第14話 小山市限定
寮の自室で、拓也はノートパソコンを開いていた。高校に入学する時、親に買ってもらったものだった。普段はレポートや調べ物くらいにしか使っていない。
その日は、特に用もなかった。ただ、最近の出来事——賢者の母親、弁護士、記者、聖女の母親——を思い返しているうちに、妙な疲労感が押し寄せてきていた。
誰にも、本当のことを話せない。
それが分かっているからこそ、せめて自分の中だけで、何かを確かめたくなった。検索バーに、半信半疑のまま、その国の名前を打ち込んでみる。
——グレーカレコ王国。
検索結果は、当然のように何もなかった。架空の小説のタイトルかと提案されるだけで、それ以外には何も出てこない。
まあ、そうだよな。
拓也は小さく笑って、検索バーを閉じようとした。ふと、別のアプリのアイコンが目に入る。普段は使わない、フリマアプリだった。寮の誰かが、使わなくなった教科書を売るために勧めてきて、何となく入れていたものだった。
ものは試しに、と同じ言葉を打ち込んでみる。
——一件、ヒットした。
拓也は、画面を見たまま、しばらく固まっていた。
出品されていたのは、何かの道具らしかった。商品名の説明文が、やけにぎこちない日本語だった。「これは魔力を持つ者にのみ機能を発揮する伝統工芸品です。グレーカレコ王国の正式な認証を得ております」というような文章が、句読点の位置も妙にずれたまま並んでいる。
質問欄を覗くと、誰かがこう尋ねていた。
「すみません、出品者さんは中国の方ですか? 説明文が機械翻訳っぽいので」
拓也は思わず、声に出さずに笑ってしまった。中国じゃない。もっと遠い。
レビュー欄には、★一つの評価が一件だけついていた。
「ゴミ。買うのやめた方がいい」
それだけの、短い評価だった。たぶん、魔力のない誰かが、何も起きない道具を手にして、がっかりしたのだろう。

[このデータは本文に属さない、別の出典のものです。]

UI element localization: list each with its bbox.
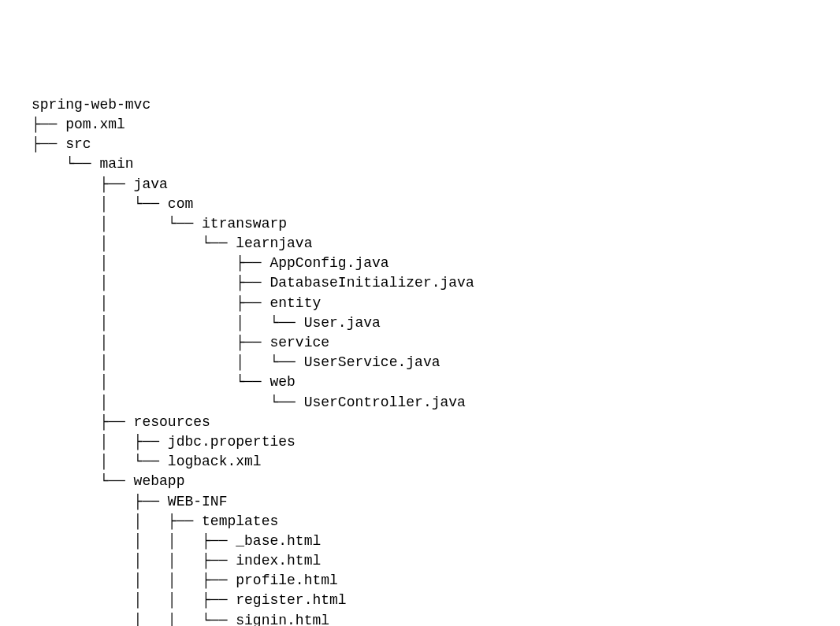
directory-tree: spring-web-mvc ├── pom.xml ├── src └── m… bbox=[32, 95, 808, 626]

そして、商品ページの一番下、配送方法の欄に、決定的な一文があった。
「※発送は栃木県小山市内のみ対応しております」
拓也は、息を止めた。
小山市。自分が通っている学校がある場所だ。あのおっさんのスキル——テラ・マート、とかいう名前だった——が、確かにその辺りの座標を指していたという話を、ダンジョンの中で聞いた記憶がある。賢者が、妙に熱心な目を向けていたという、あのスキルの話だ。
出品者の欄に目を移す。
店舗名:「緒方商店」
もう、疑う余地はなかった。
拓也は、しばらく画面を見つめたまま動けなかった。半年以上、誰にも話せないまま抱えてきたものが、こんな形で、こんな場所から、不意に繋がってくるとは思わなかった。
手が震えそうになるのを抑えながら、質問欄に文字を打ち込んでいく。
質問欄は、誰でも見られる場所だった。長く書けば、それだけ余計な情報も誰かの目に触れる。何度も書き直した末、結局、一番短い言葉だけを残した。
「緒方さん。これを見ていたら、返信してください。中野です」
送信ボタンを押す。
返事が来るかどうかは分からない。それでも、何かを送ったという事実だけで、これまでの孤独感が、少しだけ軽くなった気がした。
窓の外は、もう完全に暗くなっていた。拓也は、しばらくその場に座ったまま、画面を見つめ続けていた。